The System Administrator should only operate within the device module installation directory to set/remove the running environment of the module. The installation activities should not affect the running environment of other components on the Cisco Configuration Engine.

Registering Plug-in Device Module

The System Administrator must provide the device type and the full path to the plug-in program when registering a device module. IMGW runtime does not check the integrity of this information. It is responsibility of the System Administrator to make sure the information is correct.

This toolkit provides a dynamic registration utility to the system administrator, which allows the System Administrator to plug the device module into and out of IMGW seamlessly without tearing down IMGW runtime. Therefore, the services irrelevant to the device module that is being registered/de-registered will not be affected. However, this might not be the case for other services.

For example, at the time you issue the de-register command on device module x, the events related to x that are still queued in event bus might get failure responses from IMGW.


Caution It is HIGHLY RECOMMENDED that the System Administrator notify all Network Operators of the upcoming registration activities so that Network Operators have a chance to stop beforehand any relevant operation.

End User Interface

The end user interface of IMGW device module development toolkit consists of IMGW southbound interface and the command line registration utility.
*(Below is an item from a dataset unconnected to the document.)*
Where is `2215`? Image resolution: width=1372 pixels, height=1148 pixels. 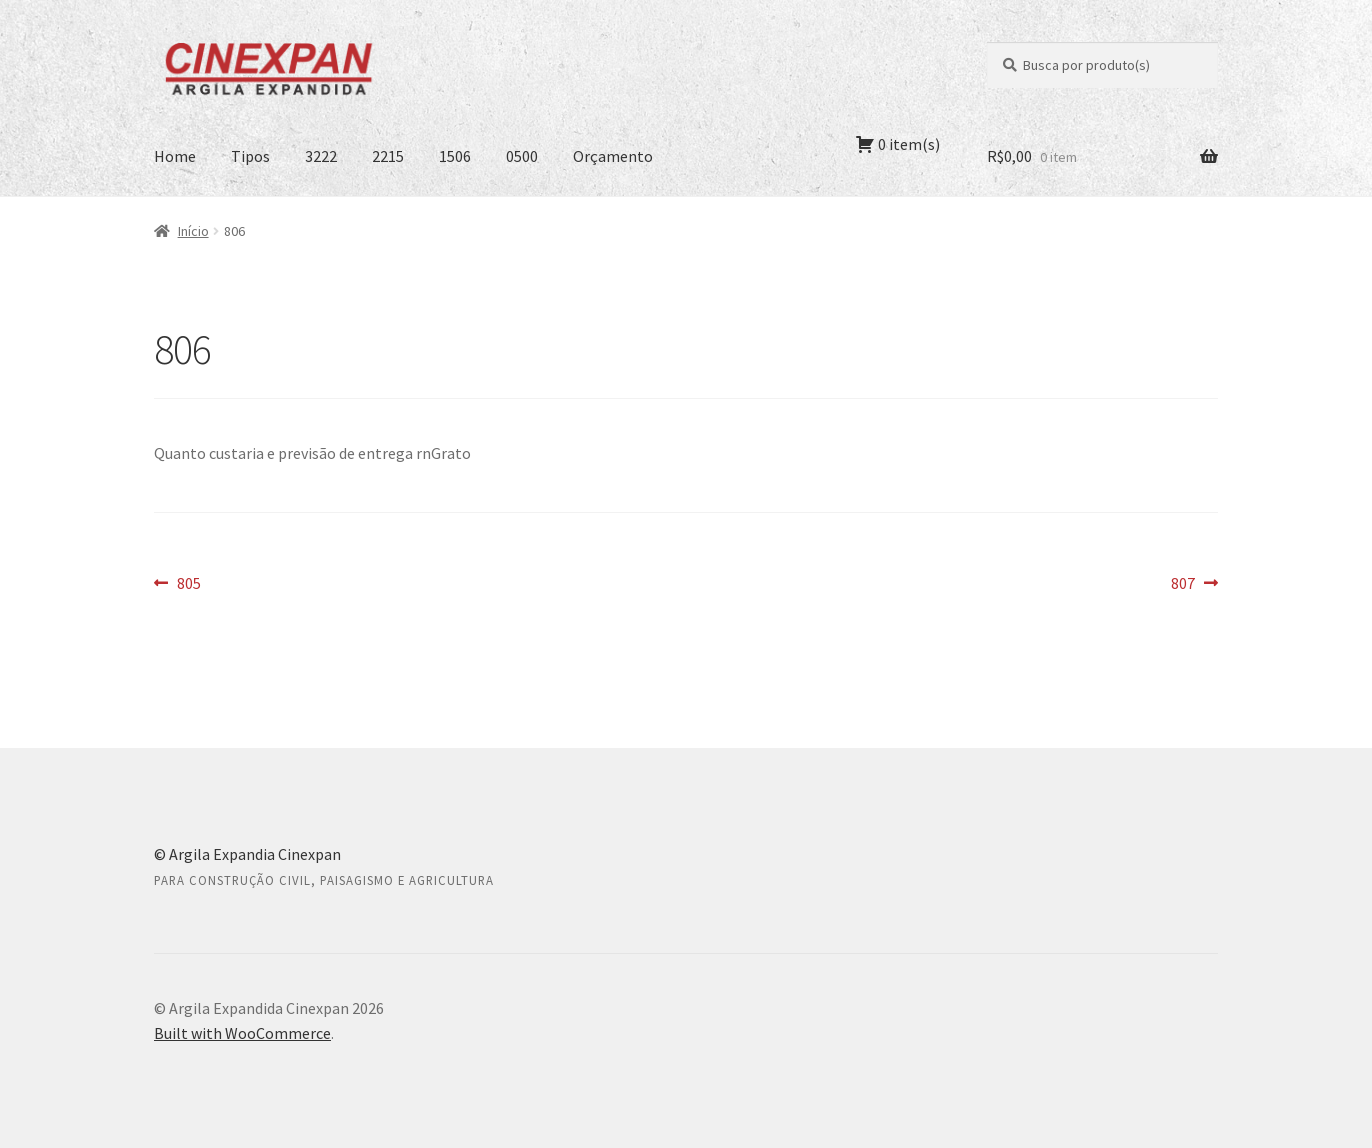
2215 is located at coordinates (388, 156).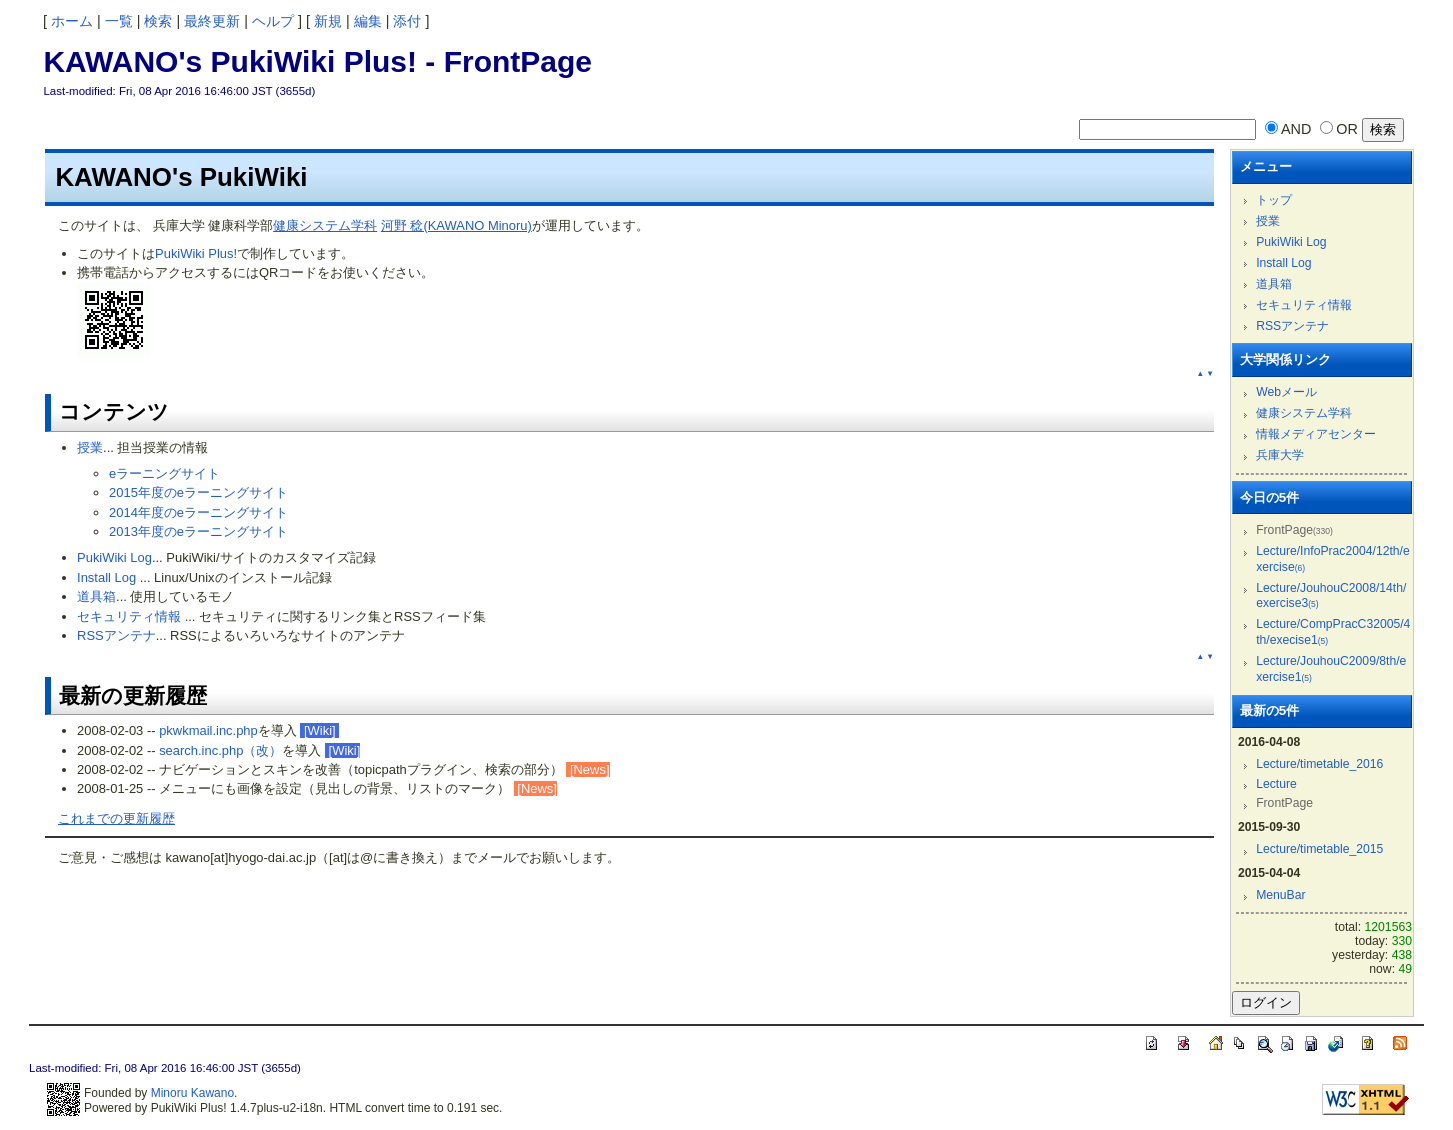 The image size is (1453, 1130). What do you see at coordinates (1319, 764) in the screenshot?
I see `Lecture/timetable_2016` at bounding box center [1319, 764].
Configuration and Restrictions

This toolkit does not put a restriction on the maximum number of plug-in device modules that can be put into IMGW.

Device Module Restrictions

The device module must be able to run on the Linux and/or Solaris platform.

If the executable of the device module is a C++ binary file, it must utilize the glib that exists on Cisco Configuration Engine where applicable.

If the executable of the device module is a java class, it must run in the existing JVM of Cisco Configuration Engine.

If the device module includes Perl and/or Expect scripts, the scripts should use the Perl and/or Expect interpreters that exist on Cisco Configuration Engine.

Registration Utility Restriction

The System Administrator is not allowed to register/de-register IMGW legacy device module. Sometimes users might want to modify one of the legacy device modules to do upload/download operation on CatOS, CatIOS, PIX, CSS, CE or IOS devices to meet their specific needs. In this case, they can only modify their own copy of the legacy device module, associate a different device type name to the modified device module and register the device module into IMGW.